*INPUT FOR THIS TASK:*
━━━━━━━━━━━━━━━━

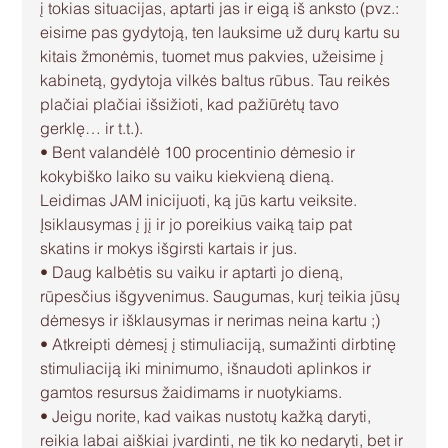
į tokias situacijas, aptarti jas ir eigą iš anksto (pvz.: 
eisime pas gydytoją, ten lauksime už durų kartu su 
kitais žmonėmis, tuomet mus pakvies, užeisime į 
kabinetą, gydytoja vilkės baltus rūbus. Tau reikės 
plačiai plačiai išsižioti, kad pažiūrėtų tavo 
gerklę… ir t.t.).
• Bent valandėlė 100 procentinio dėmesio ir 
kokybiško laiko su vaiku kiekvieną dieną. 
Leidimas JAM inicijuoti, ką jūs kartu veiksite. 
Įsiklausymas į jį ir jo poreikius vaiką taip pat 
skatins ir mokys išgirsti kartais ir jus.
• Daug kalbėtis su vaiku ir aptarti jo dieną, 
rūpesčius išgyvenimus. Saugumas, kurį teikia jūsų 
dėmesys ir išklausymas ir nerimas neina kartu ;)
• Atkreipti dėmesį į stimuliaciją, sumažinti dirbtinę 
stimuliaciją iki minimumo, išnaudoti aplinkos ir 
gamtos resursus žaidimams ir nuotykiams.
• Jeigu norite, kad vaikas nustotų kažką daryti, 
reikia labai aiškiai įvardinti, ne tik ko nedaryti, bet ir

━━━━━━━━━━━━━━━━

*PROMPT:* The lines to return are those in the entries above that hold "kartu".

*FINISHED EXERCISE:*
eisime pas gydytoją, ten lauksime už durų kartu su 
Leidimas JAM inicijuoti, ką jūs kartu veiksite. 
dėmesys ir išklausymas ir nerimas neina kartu ;)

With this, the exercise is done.